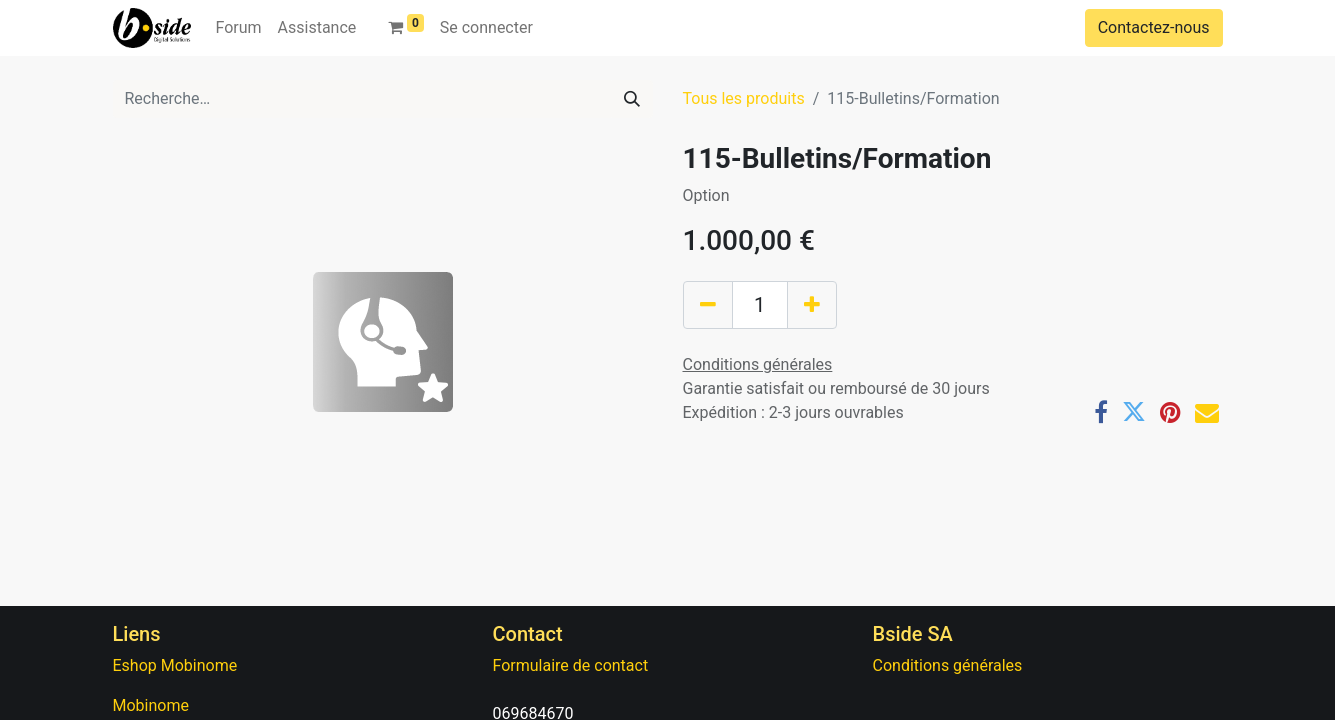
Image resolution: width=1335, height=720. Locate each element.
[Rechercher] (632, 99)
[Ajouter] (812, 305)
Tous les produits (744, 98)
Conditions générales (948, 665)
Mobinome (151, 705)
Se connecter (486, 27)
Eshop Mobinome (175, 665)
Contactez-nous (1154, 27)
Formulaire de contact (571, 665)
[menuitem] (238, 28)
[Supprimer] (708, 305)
---
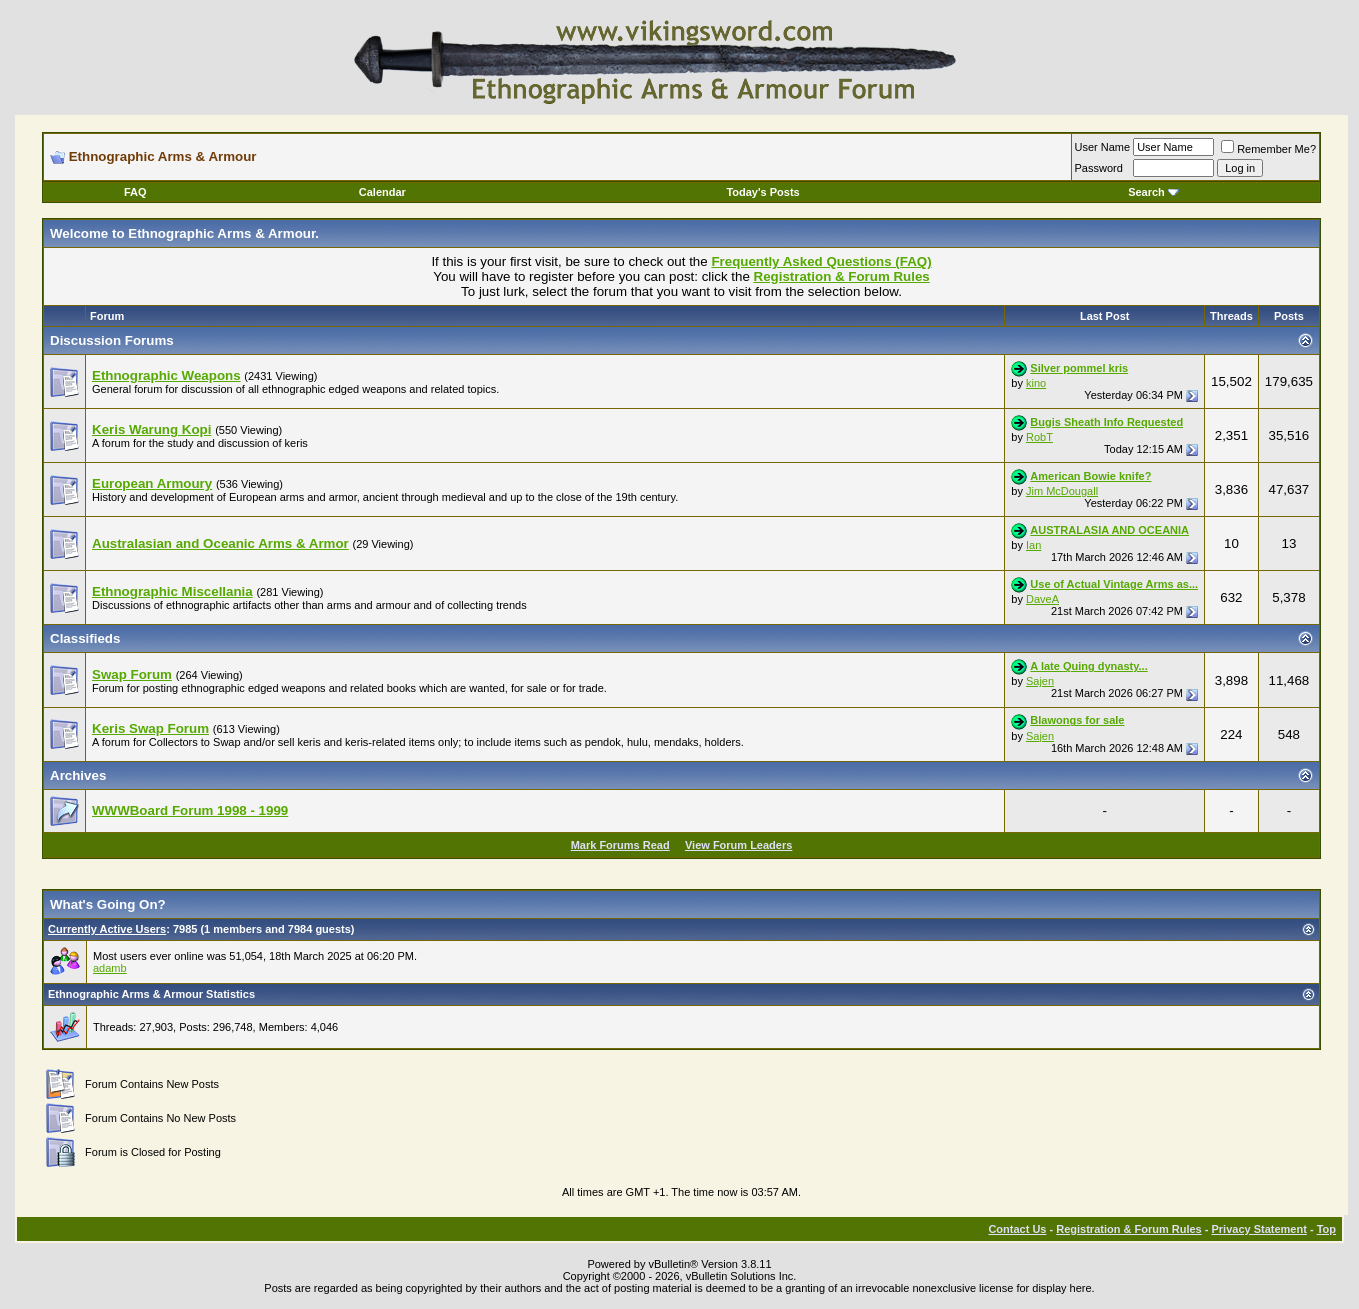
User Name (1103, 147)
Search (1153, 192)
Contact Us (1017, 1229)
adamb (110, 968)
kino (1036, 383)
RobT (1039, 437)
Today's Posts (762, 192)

What you will do: Using the entries shown above, reproduce verbatim the lines from the line bearing "Image resolution: width=1335, height=720." to the line bearing "[Supprimer] (708, 305)", inclusive.

Solution for this task:
Image resolution: width=1335, height=720. Locate each element.
[Rechercher] (632, 99)
[Ajouter] (812, 305)
Tous les produits (744, 98)
Conditions générales (948, 665)
Mobinome (151, 705)
Se connecter (486, 27)
Eshop Mobinome (175, 665)
Contactez-nous (1154, 27)
Formulaire de contact (571, 665)
[menuitem] (238, 28)
[Supprimer] (708, 305)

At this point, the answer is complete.